- [Activity] Repeat all the data exactly, and where a record holds a picture, leave that picture out.

- [Data for review]
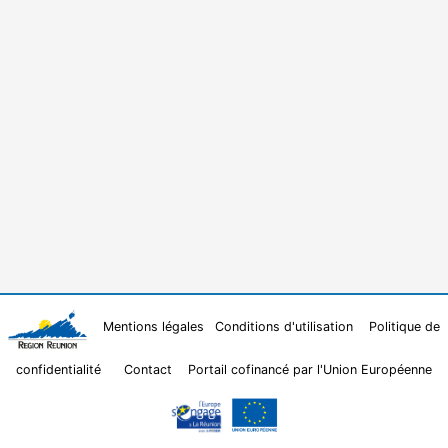
Mentions légales
Conditions d'utilisation
Politique de
confidentialité
Contact
Portail cofinancé par l'Union Européenne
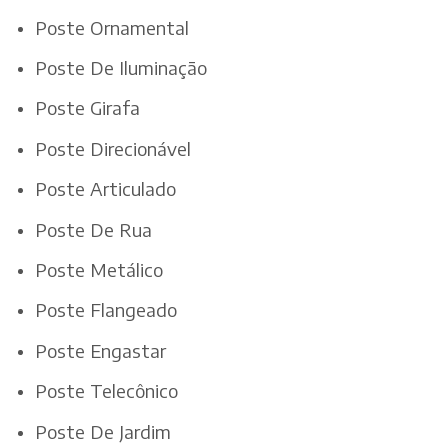
Poste Ornamental
Poste De Iluminação
Poste Girafa
Poste Direcionável
Poste Articulado
Poste De Rua
Poste Metálico
Poste Flangeado
Poste Engastar
Poste Telecônico
Poste De Jardim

- [Your solution]
Mentions légales
Conditions d'utilisation
Politique de
confidentialité
Contact
Portail cofinancé par l'Union Européenne
Poste Ornamental
Poste De Iluminação
Poste Girafa
Poste Direcionável
Poste Articulado
Poste De Rua
Poste Metálico
Poste Flangeado
Poste Engastar
Poste Telecônico
Poste De Jardim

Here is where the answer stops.